In May, 2001 the Federal Highway Administration and the Federal Transit Administration published the Regional Traffic Incident Management Programs Implementation Guide to assist organizations and their leaders in implementing and sustaining regional traffic incident management programs, both by examining some successful models, and by considering some of the lessons learned by early implementers. The objective is to present a framework for developing a formal multiagency traffic incident management program, with endorsement by, participation from, and coordination by senior agency management, and which includes all of the participating agencies. The document presents the case for incident management and then provides a framework and series of steps for implementing and sustaining a regional traffic incident management program. The report then provides a series of lessons learned from nationally recognized traffic incident management programs around the country, and, finally, discusses the importance of program monitoring, evaluation and reporting, as well as the need for strategic planning throughout the process. This implementation guide is based on face-to-face interviews with incident management leaders in Atlanta, Houston, Seattle, Milwaukee, Chicago, Los Angeles, San Francisco, Detroit, San Antonio, and the state of Maryland. Information was also gathered through an extensive review of literature about and from incident management efforts nationwide, which was then combined with business management best practices.
Formalizing the incident management effort existing in many cities into an incident management program can make incident management a core agency activity at senior executive levels and demonstrate a long-term commitment to incident management, with a clearly defined strategy. The program becomes a component in the budget process of each participating agency and of every major aspect of each agency, helping it last through tight budgets, personnel and political changes, and helping agencies to support each other.
- Create dependencies to ensure program sustainability. Developing a clear 'dependency' on the program and its offerings is one way to ensure its visibility and stability for the long term. Public leaders and travelers come to expect the services and improved conditions that result from the program. Thus, it becomes part of the budget baseline, rather than an optional item.
Atlanta’s highly popular HERO service patrol clearly illustrates the success of this approach: Sustaining interest and support (both financial and popular) is one of the toughest challenges any incident management program faces after its initial success. Atlanta has isolated its HEROs (Highway Emergency Response Operators) freeway service patrol from political and financial vulnerabilities by cultivating dependency on its services. The HEROs are a highly visible arm of the incident management program. GDOT is deluged with letters of appreciation for their service. "Our public and our partners could not imagine living without our HEROs", says Marion Waters of GDOT. "They are dependent on them on a daily basis." The positive responses and publicity that the Atlanta program receives puts the pressure on politicians and policymakers to sustain and grow the program. This provides the best protection from any threats to the entire incident management program, even the less visible operations that are most vulnerable to budget cuts.
- Prepare for the possibility that a leader might leave. Successful leaders are difficult to retain in any organization, and particularly difficult to retain in the public sector. Often they are promoted internally or hired away by the private sector, leaving a leadership "vacuum" if no one has been designated as a successor.

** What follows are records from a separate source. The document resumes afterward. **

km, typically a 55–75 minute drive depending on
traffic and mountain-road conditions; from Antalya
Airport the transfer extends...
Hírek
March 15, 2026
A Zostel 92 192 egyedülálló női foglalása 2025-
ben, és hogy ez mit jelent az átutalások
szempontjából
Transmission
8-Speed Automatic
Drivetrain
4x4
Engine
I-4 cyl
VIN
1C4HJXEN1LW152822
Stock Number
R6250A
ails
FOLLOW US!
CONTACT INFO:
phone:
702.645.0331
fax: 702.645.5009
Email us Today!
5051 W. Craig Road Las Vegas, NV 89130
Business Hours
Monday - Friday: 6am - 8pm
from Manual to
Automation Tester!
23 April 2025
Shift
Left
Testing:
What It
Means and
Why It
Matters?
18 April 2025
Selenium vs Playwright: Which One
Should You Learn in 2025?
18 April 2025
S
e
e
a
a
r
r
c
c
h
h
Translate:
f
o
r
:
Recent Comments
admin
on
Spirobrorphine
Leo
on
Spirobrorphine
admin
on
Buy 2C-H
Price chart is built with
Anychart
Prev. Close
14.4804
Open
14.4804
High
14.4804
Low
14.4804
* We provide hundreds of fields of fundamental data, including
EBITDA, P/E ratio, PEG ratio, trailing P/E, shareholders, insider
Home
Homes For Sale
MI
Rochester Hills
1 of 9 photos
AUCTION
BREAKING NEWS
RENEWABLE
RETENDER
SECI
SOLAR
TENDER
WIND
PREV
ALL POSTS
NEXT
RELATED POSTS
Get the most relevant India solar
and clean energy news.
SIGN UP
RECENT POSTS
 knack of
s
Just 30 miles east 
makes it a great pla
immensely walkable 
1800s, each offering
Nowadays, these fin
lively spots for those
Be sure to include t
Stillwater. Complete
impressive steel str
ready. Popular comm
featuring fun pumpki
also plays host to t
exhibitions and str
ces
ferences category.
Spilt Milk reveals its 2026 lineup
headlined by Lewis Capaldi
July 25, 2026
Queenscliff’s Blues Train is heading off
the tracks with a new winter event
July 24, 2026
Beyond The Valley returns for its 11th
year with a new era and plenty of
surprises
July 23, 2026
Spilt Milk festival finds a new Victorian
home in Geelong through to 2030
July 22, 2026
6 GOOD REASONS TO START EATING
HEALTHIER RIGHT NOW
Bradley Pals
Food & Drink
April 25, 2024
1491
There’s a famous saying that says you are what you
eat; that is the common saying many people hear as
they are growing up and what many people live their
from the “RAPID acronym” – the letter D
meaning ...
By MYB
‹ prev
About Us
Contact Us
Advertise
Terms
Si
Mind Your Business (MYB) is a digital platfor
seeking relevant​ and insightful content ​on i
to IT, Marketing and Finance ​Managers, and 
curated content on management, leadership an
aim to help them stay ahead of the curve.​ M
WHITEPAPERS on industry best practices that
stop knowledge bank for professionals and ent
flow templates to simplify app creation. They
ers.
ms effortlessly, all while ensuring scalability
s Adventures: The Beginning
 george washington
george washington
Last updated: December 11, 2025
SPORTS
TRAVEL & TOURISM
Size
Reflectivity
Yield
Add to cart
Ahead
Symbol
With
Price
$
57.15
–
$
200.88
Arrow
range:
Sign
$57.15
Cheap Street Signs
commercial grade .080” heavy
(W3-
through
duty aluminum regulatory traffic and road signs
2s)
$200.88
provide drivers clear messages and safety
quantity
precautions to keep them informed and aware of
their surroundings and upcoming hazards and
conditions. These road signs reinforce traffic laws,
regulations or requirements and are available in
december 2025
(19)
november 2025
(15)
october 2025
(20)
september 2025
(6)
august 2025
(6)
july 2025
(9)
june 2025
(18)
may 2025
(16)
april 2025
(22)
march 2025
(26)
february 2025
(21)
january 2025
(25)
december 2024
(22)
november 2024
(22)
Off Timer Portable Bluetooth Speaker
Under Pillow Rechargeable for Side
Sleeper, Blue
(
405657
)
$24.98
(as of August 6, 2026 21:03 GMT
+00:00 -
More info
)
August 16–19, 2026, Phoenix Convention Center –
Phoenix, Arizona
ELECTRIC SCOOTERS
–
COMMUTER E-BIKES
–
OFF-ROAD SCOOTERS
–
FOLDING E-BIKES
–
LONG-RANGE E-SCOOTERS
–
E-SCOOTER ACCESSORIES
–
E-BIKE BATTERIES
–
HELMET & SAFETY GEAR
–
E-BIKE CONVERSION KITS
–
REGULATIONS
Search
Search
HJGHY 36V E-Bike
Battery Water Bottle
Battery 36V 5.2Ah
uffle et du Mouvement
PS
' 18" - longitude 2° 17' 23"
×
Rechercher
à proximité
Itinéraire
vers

This lack of clearly-defined leadership following loss of a successful champion can cause incident management to lose momentum, sometimes causing the eventual breakdown of interagency relationships that had been established at a person-to-person level. Overcoming the loss of a champion requires the consideration of a leadership succession model. This model should consist of the identification and preparation of one or more additional persons participating in the incident management program who can be prepared to assume leadership responsibilities should the current champion leave. Such preparation will likely be informal and performed within the incident management program, rather than part of an individual’s career development program within his or her home agency. Ideally, each agency will see its incident management focal point as a key individual, and will take steps to ensure that a successor is identified and prepared in advance of such a departure. Critical to the success of this model is its early implementation. If there is no effort to begin preparing a qualified, capable, and recognized successor until the current leader gives notice, it is unlikely that the new leader will have the understanding necessary to succeed.
Future leaders should be chosen not simply for their management experience, but because they exhibit qualities that would allow them to build and sustain an interagency team of incident management professionals.
Addressing institutional challenges is critical for the sustained success of any regional incident management program. Incident management programs that do not have a solid institutional foundation and which rely solely on the leadership of a single champion, or on temporary synergies created by interagency coordination for special events, may fall apart over the long term. The critical factor for the long term success and sustainability of an incident management program is its institutionalization and multilevel commitment across all agencies involved. Thus, the development and implementation of strategies to overcome the institutional challenges is of utmost importance when organizing incident management programs.